A few days ago I appeared in court in a far town from Ormoc. Nothing extraordinary happened that day, except that I began to notice old lawyers presence, still active practitioners in the arena. There was something about them that made me a bit uncomfortable in the beginning. How come they still work when they could have “easily” lived retirement life perching down the years writing memoirs to pass on to younger folks. Would have liked to talk to them, query on their experiences but do not know what to say or do. So I just sat on my chair like nothing’s happened although in reality I was observing.
One of them hardly stood (can hardly stand?) during the proceedings, yet his bearing without unnecessary movement or speech, spoke of dignity and style, although I also noticed the case of his eyeglasses embossed in metallic letters: “for the rich and famous”. Yet his objections were exact and substantial, and his language courtly, punctuated by “with pleasure” when he agrees doing to what the court suggested were ways to expedite the hearings. It is the language of cooperation and friendliness. Of reaching our rather than individualized bravado and ego-tripping in court. Attitudes like this make one think that there is still hope in litigation. That is, one may still part
as friends ending up in settlement or plea-bargaining for instance. I was told once that beyond the purely “legal” issues, there are conflicts that outwardly appear “legal” but in reality are mere issues of “pride”, “face saving” and “amor propio” and where the law is used as a vehicle for pent up hate and even unconscious revenge. Back to the old lawyer, heard he was an ex-judge in his heyday and quite strict, though reasonable, in procedure.

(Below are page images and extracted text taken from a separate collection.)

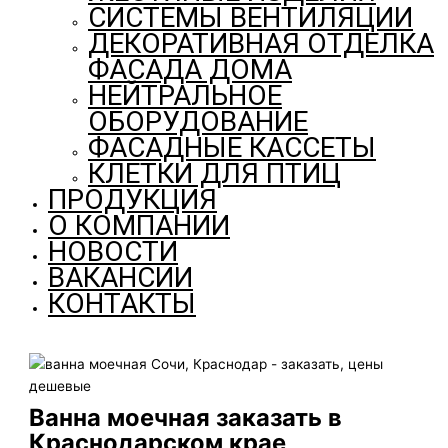
СИСТЕМЫ ВЕНТИЛЯЦИИ
ДЕКОРАТИВНАЯ ОТДЕЛКА
ФАСАДА ДОМА
НЕЙТРАЛЬНОЕ
ОБОРУДОВАНИЕ
ФАСАДНЫЕ КАССЕТЫ
КЛЕТКИ ДЛЯ ПТИЦ
ПРОДУКЦИЯ
О КОМПАНИИ
НОВОСТИ
ВАКАНСИИ
КОНТАКТЫ
Ванна моечная заказать в
Краснодарском крае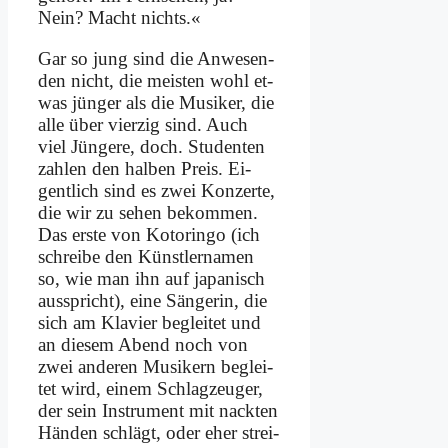
Nein? Macht nichts.«
Gar so jung sind die An­we­sen­
den nicht, die mei­sten wohl et­
was jün­ger als die Mu­si­ker, die
al­le über vier­zig sind. Auch
viel Jün­ge­re, doch. Stu­den­ten
zah­len den hal­ben Preis. Ei­
gent­lich sind es zwei Kon­zer­te,
die wir zu se­hen be­kom­men.
Das er­ste von Ko­torin­go (ich
schrei­be den Künst­ler­na­men
so, wie man ihn auf ja­pa­nisch
aus­spricht), ei­ne Sän­ge­rin, die
sich am Kla­vier be­glei­tet und
an die­sem Abend noch von
zwei an­de­ren Mu­si­kern be­glei­
tet wird, ei­nem Schlag­zeu­ger,
der sein In­stru­ment mit nack­ten
Hän­den schlägt, oder eher strei­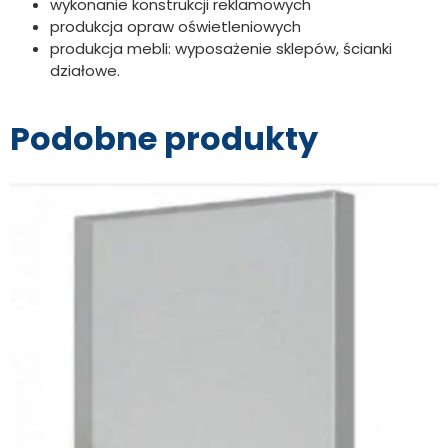
wykonanie konstrukcji reklamowych
produkcja opraw oświetleniowych
produkcja mebli: wyposażenie sklepów, ścianki
działowe.
Podobne produkty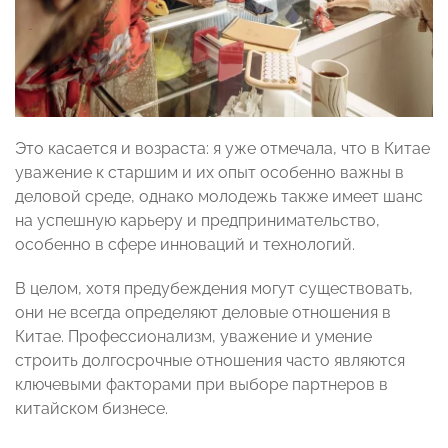
Это касается и возраста: я уже отмечала, что в Китае
уважение к старшим и их опыт особенно важны в
деловой среде, однако молодежь также имеет шанс
на успешную карьеру и предпринимательство,
особенно в сфере инноваций и технологий.
В целом, хотя предубеждения могут существовать,
они не всегда определяют деловые отношения в
Китае. Профессионализм, уважение и умение
строить долгосрочные отношения часто являются
ключевыми факторами при выборе партнеров в
китайском бизнесе.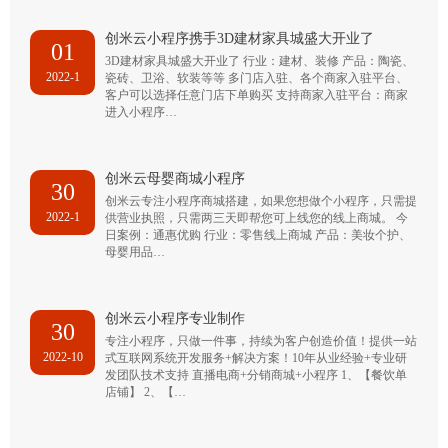
创米云小程序携手3D建材家具城盛大开业了
01
3D建材家具城盛大开业了 行业：建材、装修 产品：陶瓷、
2022-1
瓷砖、卫浴、软装等等 多门店入驻、各个商家入驻平台、
客户可以选择任意门店下单购买 支持商家入驻平台：商家
进入小程序…
创米云母婴商城小程序
30
创米云专注小程序商城搭建，如果您想做个小程序，只需提
2022-1
供营业执照，只需两三天即帮您可上线您的线上商城。 今
日案例：通惠优购 行业：零售线上商城 产品：美妆个护、
母婴用品…
创米云小程序专业制作
30
专注小程序，只做一件事，持续为客户创造价值！提供一站
2022-10
式互联网系统开发服务+解决方案！10年从业经验+专业研
发团队技术支持 直播电商+分销商城+小程序 1、【餐饮单
店铺】 2、【…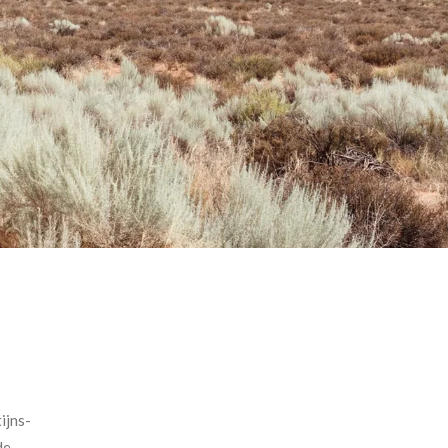
ijns-
de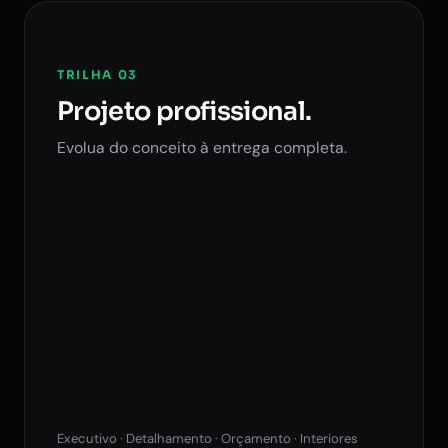
TRILHA 03
Projeto profissional.
Evolua do conceito à entrega completa.
Executivo · Detalhamento · Orçamento · Interiores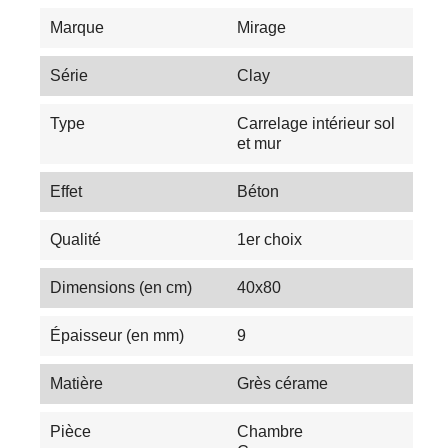
Marque
Mirage
Série
Clay
Type
Carrelage intérieur sol
et mur
Effet
Béton
Qualité
1er choix
Dimensions (en cm)
40x80
Épaisseur (en mm)
9
Matière
Grès cérame
Pièce
Chambre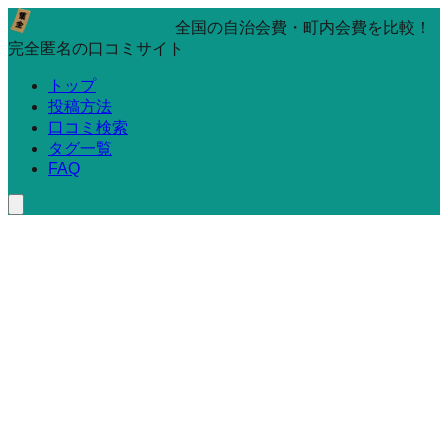
全国の自治会費・町内会費を比較！
完全匿名の口コミサイト
トップ
投稿方法
口コミ検索
タグ一覧
FAQ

Another—older—one arrived, and before I know it I found myself offering him a seat. I thought he is the judge’s uncle since he arrived, of all places, not from the entrance but from the door of the judge’s chamber. Well, that is also where the comfort room is located, where he probably relieved himself. Tottering and with bent frame that seemed almost unable to bear his weight, he was leaning on his metal cane, the kind with four “fingers” at the base. Yet when he spoke one can still discern certain firmness, even strength. It is a voice that has rang in many battles. And those eyes are sharp as eagles.
I wonder what’s on their mind? Looking at us, young enough to be their grandchildren, would they give out knowing smiles looking at our still imperfect trial techniques? At our still hazy legal intuitions, that is, the sixth sense of veteran lawyers able to smell truth from falsehood in a testimony or vanity clothed with respectability? Would they want to help us when we cannot uncrack the hard nut phony alibis and subtle yet devious fallacies passing off as truth? I wonder.
What challenges and trials faced them eyeball to eyeball during their lifetime? Why have they remained strong in spirit, retaining passable sharp wits?
What habits and techniques maintain them that clients continue to entrust their core concerns though their skeletons wobble? On which side of the universal, unchanging principles of truth and
fairness do they stand when confronted with
puzzling, grey and tricky sets of facts? Lastly, are they more interested in justice and fairness rather than the temporal honors reaped by lesser lawyers therefore lesser mortals, who win their ways through unfair influence peddling?
My father never got a chance to answer these questions as he took flight early. Or if ever did, I was not there to listen, or else to young to grasp his words. Indeed old lawyers can do a lot to speak many things to the young. Speak, sirs, for we will listen.